Thursday, February 3, 2011

Cauliflower Cous Cous Courtesy of Jan

For all your dear OFL's in search for variety, this is a good one, courtesy of Jan, our long and faithful OFL! I have always loved cous cous, because it is an incredibly simple and easy pasta to make. Well, as you know, we gave up pasta, not for lent, but for Atkins! It's delicious and a great variation for our WOE. You DO know that we have to keep the variety in our food to be successful, don't you?

Cauliflower couscous
Chef Ben Ford
Ingredients
• 2 tablespoon olive oil
• 2 teaspoon cumin seeds
• 2 teaspoon ground turmeric
• 1 large yellow onions, diced
• 3 garlic cloves, chopped
• 3 whole cauliflower, shaved (save stalks, they make a good soup)
• 2 sweet red peppers, roasted and diced
• 2 JalapeƱo pepper, roasted and diced
• 1/2 cup toasted pine nuts
• 1 tablespoon mint, finely sliced
• 1 tablespoon basil, finely sliced
• 1 tablespoon parsley, chopped
• 1 tablespoon butter to finish.
• Kosher salt and black pepper, to taste
• * Regular cooked couscous can be substituted for the cauliflower
Preparation
Shave the cauliflower florets with a knife.
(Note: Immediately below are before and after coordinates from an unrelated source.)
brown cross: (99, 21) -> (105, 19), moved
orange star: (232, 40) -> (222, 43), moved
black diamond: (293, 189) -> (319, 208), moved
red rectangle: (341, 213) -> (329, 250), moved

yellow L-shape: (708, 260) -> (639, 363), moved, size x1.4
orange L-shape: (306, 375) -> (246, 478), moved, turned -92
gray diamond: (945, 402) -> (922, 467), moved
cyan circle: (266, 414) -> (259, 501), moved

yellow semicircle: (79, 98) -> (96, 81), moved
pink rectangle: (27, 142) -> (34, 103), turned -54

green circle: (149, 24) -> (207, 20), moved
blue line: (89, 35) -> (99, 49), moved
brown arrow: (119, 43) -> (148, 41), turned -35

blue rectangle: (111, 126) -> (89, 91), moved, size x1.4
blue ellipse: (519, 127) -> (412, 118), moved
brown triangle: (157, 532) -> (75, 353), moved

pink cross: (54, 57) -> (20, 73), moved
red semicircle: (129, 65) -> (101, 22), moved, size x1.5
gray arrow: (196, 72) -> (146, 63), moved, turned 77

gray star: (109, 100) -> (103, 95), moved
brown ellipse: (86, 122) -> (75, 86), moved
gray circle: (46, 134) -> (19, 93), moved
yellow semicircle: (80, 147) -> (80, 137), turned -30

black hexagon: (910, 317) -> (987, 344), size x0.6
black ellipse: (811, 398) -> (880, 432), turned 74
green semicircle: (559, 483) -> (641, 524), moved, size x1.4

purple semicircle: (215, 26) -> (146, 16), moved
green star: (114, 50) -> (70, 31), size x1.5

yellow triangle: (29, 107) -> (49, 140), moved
The smaller the better since it will help us avoid having to over work the cauliflower in the processor to get a consistent size that resembles couscous, the grain.
Heat the oil in a large skillet.
Add the spices and gently heat until the mustard seeds pop.
Add the onion and garlic and let them soften.
Add the cauliflower and diced peppers to the onion.
Cover and allow to steam until tender — 5 minutes or so.
Finish with butter, mint, basil, parsley, kosher salt and fresh ground black pepper

I might add here that when I tried this recipe, I didn't have all the ingredients available, but It worked fine, and I omitted the Jalapenos, because I was serving it to the folks, and Mama won't eat even a hint of the hot stuff. Anyone who says cauliflower is boring just hasn't tried this versatile vegetable. Also, I processed the cauliflower on a mandolin- much faster!